The truth is that I never understood what this guy had against Herzog, but it really got under my skin. Who knows, maybe he sensed it and deliberately made stupid jokes he knew would make me want to push him in front of a moving car.
Before I met him I think he had been an emotionally abusive boyfriend to several hipster women. The script was predictable: He had to be the one whose opinion mattered. Everyone listened while he spoke. His jokes were funnier than everyone else’s. He was always right, no matter what. He tirelessly pointed out how he was more of a man than other guys. He also tirelessly explained how he just knew everything about art, film, and drugs. He was essentially the best person in the world.
I didn’t smoke his dope, didn’t laugh at his jokes, and had no interest in his cool-dude schtick. No wonder he disliked me. After a while I didn’t even say anything about film around him because it would trigger his reflexive derision. But why pick on Werner Herzog of all people? I mean, why not Fassbinder or Truffaut or Goddard? Didn’t he have some equally stupid thing to say about them?
Yet watching him and observing his behavior at parties it crossed my mind that probably a lot of people can’t tell the difference between really good art, bad art, and great art. Hell, some people don’t even like art. In fact, I don’t really think this guy liked art or “got” art at all.

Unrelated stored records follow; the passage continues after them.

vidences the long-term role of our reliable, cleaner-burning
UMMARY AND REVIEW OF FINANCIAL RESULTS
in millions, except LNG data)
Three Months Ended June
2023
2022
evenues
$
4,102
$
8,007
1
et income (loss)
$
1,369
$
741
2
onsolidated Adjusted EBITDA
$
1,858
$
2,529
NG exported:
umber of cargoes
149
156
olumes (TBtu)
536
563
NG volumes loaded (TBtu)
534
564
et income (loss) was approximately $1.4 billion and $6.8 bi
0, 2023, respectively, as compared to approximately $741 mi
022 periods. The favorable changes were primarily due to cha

And that’s why I totally, wholeheartedly, and unreservedly love Werner Herzog. He tells important stories — not for the benefit of hipster dilettantes but for those who actually are paying attention, for those who do read books all the way through, and for those who study history. Herzog is unique because his films are about living life and the conflicts that happen when you do so. It’s easy to sit and watch as the world goes by, but it’s art when you become the world that is going by as others sit and watch.